Okay, when it comes to games we're losers
For the record, glow sticks do not give off a lot of light.
Especially when it’s 10:10 p.m. and you’re passing one a few centimetres over pea gravel on the Meadowfields playground looking for a Nintendo DS game, measuring a square-inch in size, because you were too stupid to take a friend up on his offer of a flashlight.
Welcome to my life.
One day earlier I had been at the store where my son Justin, armed with his Senators piggybank, finally got to purchase the DS he had been saving up for.
He had enough money for the handheld video unit and one game. Because I’m a softy, I bought him a second game.
The next night we’re at my other son Jacob’s soccer game and Justin, who is mesmerized with his DS, wants to bring it out of the van to play with. I tell him he can’t because he’ll lose it. An argument ensues: “No I won’t.” “Yes you will.” “No I won’t.” “Yes you will.”

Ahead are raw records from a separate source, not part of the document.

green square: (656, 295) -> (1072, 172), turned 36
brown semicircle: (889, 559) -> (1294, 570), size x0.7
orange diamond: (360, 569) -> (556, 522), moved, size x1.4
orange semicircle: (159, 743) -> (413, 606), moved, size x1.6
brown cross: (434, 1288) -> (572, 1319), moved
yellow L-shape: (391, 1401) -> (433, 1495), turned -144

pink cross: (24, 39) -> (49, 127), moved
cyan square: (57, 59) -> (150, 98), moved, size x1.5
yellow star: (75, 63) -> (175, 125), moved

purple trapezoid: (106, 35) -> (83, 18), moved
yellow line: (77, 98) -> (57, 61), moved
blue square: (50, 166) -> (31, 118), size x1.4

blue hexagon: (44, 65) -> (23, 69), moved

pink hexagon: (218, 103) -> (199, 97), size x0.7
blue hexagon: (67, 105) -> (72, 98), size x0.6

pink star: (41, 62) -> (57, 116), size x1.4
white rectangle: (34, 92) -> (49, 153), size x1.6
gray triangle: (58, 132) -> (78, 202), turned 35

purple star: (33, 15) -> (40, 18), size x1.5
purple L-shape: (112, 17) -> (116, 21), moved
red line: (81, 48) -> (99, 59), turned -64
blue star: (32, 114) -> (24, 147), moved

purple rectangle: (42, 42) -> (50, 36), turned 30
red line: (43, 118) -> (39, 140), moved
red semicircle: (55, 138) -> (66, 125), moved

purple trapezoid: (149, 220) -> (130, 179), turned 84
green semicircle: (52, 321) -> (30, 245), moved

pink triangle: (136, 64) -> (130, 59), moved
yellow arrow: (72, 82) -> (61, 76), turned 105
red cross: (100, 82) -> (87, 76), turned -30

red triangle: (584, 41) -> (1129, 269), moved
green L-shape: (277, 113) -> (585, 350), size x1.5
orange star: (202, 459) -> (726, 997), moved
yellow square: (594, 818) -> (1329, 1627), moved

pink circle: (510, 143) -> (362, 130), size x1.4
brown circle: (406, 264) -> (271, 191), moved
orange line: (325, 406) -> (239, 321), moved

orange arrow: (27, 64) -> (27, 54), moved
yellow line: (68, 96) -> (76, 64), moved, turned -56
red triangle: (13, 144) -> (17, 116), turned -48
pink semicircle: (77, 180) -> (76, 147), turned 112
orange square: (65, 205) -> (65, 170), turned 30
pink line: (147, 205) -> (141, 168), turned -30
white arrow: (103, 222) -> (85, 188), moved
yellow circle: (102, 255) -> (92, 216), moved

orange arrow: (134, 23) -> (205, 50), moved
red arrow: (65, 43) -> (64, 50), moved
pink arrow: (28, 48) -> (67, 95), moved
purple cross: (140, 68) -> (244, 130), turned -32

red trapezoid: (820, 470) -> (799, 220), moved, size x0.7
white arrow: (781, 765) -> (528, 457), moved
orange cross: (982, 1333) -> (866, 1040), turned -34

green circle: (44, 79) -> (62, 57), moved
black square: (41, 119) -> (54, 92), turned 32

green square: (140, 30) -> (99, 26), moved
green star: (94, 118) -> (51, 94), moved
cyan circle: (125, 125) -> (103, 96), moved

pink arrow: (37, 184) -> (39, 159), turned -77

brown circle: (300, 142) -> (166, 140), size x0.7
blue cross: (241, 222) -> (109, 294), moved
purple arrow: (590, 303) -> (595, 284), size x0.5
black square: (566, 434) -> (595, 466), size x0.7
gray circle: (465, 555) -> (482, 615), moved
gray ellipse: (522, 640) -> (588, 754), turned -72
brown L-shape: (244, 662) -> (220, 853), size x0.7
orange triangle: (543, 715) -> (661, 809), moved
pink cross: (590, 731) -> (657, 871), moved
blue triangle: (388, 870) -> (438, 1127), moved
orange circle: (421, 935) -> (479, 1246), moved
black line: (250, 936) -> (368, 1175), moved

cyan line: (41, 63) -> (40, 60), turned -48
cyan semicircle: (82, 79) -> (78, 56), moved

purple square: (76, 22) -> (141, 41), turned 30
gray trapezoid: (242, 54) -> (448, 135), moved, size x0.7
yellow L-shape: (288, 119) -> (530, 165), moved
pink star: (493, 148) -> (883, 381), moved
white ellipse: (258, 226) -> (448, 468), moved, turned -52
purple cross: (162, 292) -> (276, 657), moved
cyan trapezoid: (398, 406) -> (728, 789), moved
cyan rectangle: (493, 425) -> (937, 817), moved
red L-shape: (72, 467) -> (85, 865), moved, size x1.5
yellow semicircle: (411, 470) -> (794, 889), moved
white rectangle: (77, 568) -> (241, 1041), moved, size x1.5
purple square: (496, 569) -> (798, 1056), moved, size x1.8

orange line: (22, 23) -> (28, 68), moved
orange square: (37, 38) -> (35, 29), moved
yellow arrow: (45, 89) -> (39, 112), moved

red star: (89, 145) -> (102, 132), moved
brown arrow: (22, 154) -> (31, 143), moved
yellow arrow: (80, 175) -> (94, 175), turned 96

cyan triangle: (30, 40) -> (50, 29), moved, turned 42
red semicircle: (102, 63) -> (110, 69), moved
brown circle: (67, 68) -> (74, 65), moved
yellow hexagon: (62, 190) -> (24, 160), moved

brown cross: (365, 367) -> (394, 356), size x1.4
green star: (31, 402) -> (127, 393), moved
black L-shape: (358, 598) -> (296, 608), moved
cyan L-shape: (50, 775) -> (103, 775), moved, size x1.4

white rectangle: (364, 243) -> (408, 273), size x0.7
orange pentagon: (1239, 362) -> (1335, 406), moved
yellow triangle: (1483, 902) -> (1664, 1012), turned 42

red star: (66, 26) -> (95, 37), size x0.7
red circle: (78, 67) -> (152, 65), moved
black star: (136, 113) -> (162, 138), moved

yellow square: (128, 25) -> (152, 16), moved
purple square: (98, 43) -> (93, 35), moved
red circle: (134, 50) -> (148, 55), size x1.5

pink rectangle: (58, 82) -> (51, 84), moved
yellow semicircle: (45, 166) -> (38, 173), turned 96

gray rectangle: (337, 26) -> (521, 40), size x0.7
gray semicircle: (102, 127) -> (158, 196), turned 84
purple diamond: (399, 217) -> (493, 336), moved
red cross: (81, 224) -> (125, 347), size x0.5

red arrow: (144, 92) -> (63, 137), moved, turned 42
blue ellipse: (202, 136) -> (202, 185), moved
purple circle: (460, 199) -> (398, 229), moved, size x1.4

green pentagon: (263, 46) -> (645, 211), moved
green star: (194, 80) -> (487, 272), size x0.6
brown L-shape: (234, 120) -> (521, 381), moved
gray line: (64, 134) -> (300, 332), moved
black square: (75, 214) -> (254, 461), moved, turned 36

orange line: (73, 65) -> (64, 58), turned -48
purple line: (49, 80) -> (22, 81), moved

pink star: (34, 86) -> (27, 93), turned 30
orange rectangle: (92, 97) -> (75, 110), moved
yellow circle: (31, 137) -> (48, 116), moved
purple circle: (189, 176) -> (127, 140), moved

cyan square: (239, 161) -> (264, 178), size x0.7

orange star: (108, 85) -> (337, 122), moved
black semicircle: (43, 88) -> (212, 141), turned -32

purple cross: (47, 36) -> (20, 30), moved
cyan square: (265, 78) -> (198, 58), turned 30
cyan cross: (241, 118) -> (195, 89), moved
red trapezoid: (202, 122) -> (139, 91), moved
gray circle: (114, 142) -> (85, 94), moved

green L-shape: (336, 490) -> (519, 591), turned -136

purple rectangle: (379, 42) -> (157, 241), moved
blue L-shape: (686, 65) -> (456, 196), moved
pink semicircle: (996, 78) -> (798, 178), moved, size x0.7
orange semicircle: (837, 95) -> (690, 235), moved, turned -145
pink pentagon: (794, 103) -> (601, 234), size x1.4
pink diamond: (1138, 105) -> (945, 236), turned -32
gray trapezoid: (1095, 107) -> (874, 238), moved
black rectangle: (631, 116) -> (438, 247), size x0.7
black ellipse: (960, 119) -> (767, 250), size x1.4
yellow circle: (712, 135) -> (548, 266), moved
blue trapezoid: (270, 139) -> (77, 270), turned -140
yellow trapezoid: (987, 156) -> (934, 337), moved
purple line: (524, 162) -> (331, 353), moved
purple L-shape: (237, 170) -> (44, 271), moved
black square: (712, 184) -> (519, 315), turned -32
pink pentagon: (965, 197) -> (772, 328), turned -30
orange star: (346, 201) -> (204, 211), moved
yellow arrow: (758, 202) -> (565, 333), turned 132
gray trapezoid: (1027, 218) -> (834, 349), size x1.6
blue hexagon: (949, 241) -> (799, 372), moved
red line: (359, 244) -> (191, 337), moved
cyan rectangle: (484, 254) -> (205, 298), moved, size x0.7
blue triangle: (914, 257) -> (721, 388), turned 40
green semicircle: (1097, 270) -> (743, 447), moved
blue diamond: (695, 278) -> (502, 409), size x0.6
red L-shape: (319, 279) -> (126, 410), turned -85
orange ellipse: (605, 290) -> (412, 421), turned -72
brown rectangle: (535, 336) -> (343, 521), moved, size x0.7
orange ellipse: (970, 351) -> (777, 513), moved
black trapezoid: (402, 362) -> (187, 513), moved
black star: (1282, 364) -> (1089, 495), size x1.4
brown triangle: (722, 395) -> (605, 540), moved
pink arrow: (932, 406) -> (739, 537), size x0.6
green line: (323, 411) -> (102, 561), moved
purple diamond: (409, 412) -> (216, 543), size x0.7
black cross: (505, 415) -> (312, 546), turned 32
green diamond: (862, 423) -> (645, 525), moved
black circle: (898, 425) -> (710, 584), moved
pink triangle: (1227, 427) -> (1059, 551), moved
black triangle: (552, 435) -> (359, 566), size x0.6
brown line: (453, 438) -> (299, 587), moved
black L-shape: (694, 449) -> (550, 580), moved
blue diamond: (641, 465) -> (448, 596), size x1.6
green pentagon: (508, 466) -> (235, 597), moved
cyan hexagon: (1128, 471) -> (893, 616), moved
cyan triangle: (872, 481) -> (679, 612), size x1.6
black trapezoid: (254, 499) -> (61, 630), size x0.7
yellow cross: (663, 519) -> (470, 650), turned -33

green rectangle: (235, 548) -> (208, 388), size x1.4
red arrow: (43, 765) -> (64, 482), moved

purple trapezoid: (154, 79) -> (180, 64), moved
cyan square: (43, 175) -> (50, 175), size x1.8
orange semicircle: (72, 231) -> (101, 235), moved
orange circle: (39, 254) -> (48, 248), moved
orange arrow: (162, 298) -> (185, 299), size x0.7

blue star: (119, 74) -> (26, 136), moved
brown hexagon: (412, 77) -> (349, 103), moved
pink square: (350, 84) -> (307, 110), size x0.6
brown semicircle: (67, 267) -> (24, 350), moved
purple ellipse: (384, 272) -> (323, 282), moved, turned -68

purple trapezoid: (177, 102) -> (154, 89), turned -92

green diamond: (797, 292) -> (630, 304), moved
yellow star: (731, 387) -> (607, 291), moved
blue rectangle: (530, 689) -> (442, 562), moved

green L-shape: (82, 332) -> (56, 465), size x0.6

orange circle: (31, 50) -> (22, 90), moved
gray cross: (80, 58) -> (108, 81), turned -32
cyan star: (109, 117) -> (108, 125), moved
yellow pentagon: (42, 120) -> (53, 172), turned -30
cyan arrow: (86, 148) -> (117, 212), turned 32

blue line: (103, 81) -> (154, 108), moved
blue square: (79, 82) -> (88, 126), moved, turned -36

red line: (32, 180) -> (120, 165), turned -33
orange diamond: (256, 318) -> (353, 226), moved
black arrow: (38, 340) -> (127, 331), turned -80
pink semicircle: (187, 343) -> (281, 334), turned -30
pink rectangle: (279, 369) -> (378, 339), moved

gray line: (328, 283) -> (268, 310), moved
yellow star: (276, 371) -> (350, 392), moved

I’m frustrated. He’s crying. I give in but tell him he absolutely cannot open the case unless he is sitting next to me. If he goes on the playground, the DS stays with mom.
He agrees to the compromise. For half an hour he plays with his DS. For the next hour it sits on my lap while he’s on the playground.
When the time comes to leave I’m carrying two folding camp chairs, my camera bag, a water bottle, a sweater and my keys. Jacob is in a hurry to leave because he’s been invited to his friend Cameron’s house in Deerfield. As I’m packing everything into the van I notice I’m missing something. Where’s Justin? And where’s his Nintendo DS?
He’s on the playground showing it to a friend. I tell him it’s time to go and he comes running over with his case swinging around him like a helicopter propeller.
Just to be safe, I say, let’s check the case to make sure you’ve got all your stuff. Here’s a shock, another argument: “I do.” “Let’s just check.” “But I do.” “But let’s just check.”
Then a voice from the other side of the van: “Mom, let’s go.” “Just a minute.” “Let’s go.” “Just a minute.”
After a while it’s just not worth the battles anymore. We leave and sure enough, when we get to Deerfield, there’s only one game in the case.
On our way home that night we take a detour back to the school. I put my headlights on high beam and grab a glow stick from the party we were at and spend 10 minutes looking for the game. It’s too dark to see anything so we come back the next morning.
As we approach I’m panic stricken. There’s a guy in front with a push lawn mower.
“Oh my God,” I yell out. “They’re mowing the lawn!”
As we pull up in the parking lot in the back there’s a fellow on a lawn tractor and he is mowing over the EXACT spot we had been sitting in the night before. What are the odds?
I jump out of the van and start looking through the grass that hasn’t been mowed. I feel like I’m in some bad horror movie where I’m trying to outrun some guy on a lawn tractor.
Oh yeah…it’s really happening.
We move onto the pea gravel and after a few minutes Justin, waving the game in the air, yells out, “I found it.”
Even the guy on the lawn tractor congratulates us for our luck.
Next time, I tell my son, can we just do things my way?
This is one game I have no interest in playing again.